Politik : Ban: Eingriff der UN bei Völkermord muss Pflicht werden

Der neue Generalsekretär macht seinen Antrittsbesuch bei Bush und erklärt die Prioritäten seiner Amtszeit

Christoph von Marschall[Washington]

Der neue UN-Generalsekretär Ban Ki Moon hat US-Präsident George W. Bush aufgefordert, eine enge Sonderbeziehung zu den Vereinten Nationen einzugehen und einen neuen Anlauf zur Reform der Weltorganisation zu unternehmen. „Wenn die USA die UN aktiv unterstützen, ist der Einfluss der UN unbegrenzt“, sagte Ban bei seinem Antrittsbesuch in Washington. Bei einer Rede im „Center for Strategic and International Studies“ (CSIS) unterstrich er seine Zuneigung zu Amerika. Als 18-Jähriger sei er 1962 von John F. Kennedy ins Weiße Haus eingeladen worden. Als Südkoreaner empfinde er tiefe Dankbarkeit, dass „die UN und die USA in der schwärzesten Stunde an unserer Seite standen“ und dem Süden im Koreakrieg die Freiheit bewahrten.

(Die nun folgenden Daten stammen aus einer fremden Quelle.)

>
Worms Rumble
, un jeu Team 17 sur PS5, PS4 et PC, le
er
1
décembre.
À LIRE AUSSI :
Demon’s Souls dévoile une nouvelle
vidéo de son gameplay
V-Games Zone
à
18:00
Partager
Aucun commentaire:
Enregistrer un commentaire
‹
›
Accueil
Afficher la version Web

Ban nannte vier Prioritäten: Das Morden in Darfur beenden, Frieden im Mittleren und Nahen Osten schaffen, die Weiterverbreitung von Atomwaffen verhindern und einen Endstatus für den Kosovo finden. Er strebt eine Pflicht zur UN-Intervention bei Völkermord an. „Es ist Zeit, dass wir von Worten zu Taten kommen.“ Das Prinzip sei seit 2005 anerkannt, „nun müssen wir es operationalisieren“.Sein Vorgänger Kofi Annan hatte die USA mehrfach kritisiert und den Irakkrieg „illegal“ genannt. Ban positioniert sich bisher als Freund Amerikas, seine Wahl verdankt er Washingtons Unterstützung. Eine Verurteilung der Irakpolitik ist unwahrscheinlich, Südkorea hat, als Ban Außenminister war, selbst Truppen in den Irak geschickt. Bei manchen Themen lässt Ban aber Distanz erkennen, wenn auch auf höflich-zurückhaltende Art des Asiaten. „Ich unterstütze die Abschaffung der Todesstrafe und ermutige alle Staaten dazu“, sagte er auf die Frage, ob er sich nach seiner Kritik an den Umständen bei der Hinrichtung Saddam Husseins nun öfter zu Exekutionen äußern werde. Eine Vielzahl von UN-Mitgliedern praktiziert die Todesstrafe. Auch Südkorea hat sie nicht abgeschafft, führt sie aber seit Jahren nicht mehr aus.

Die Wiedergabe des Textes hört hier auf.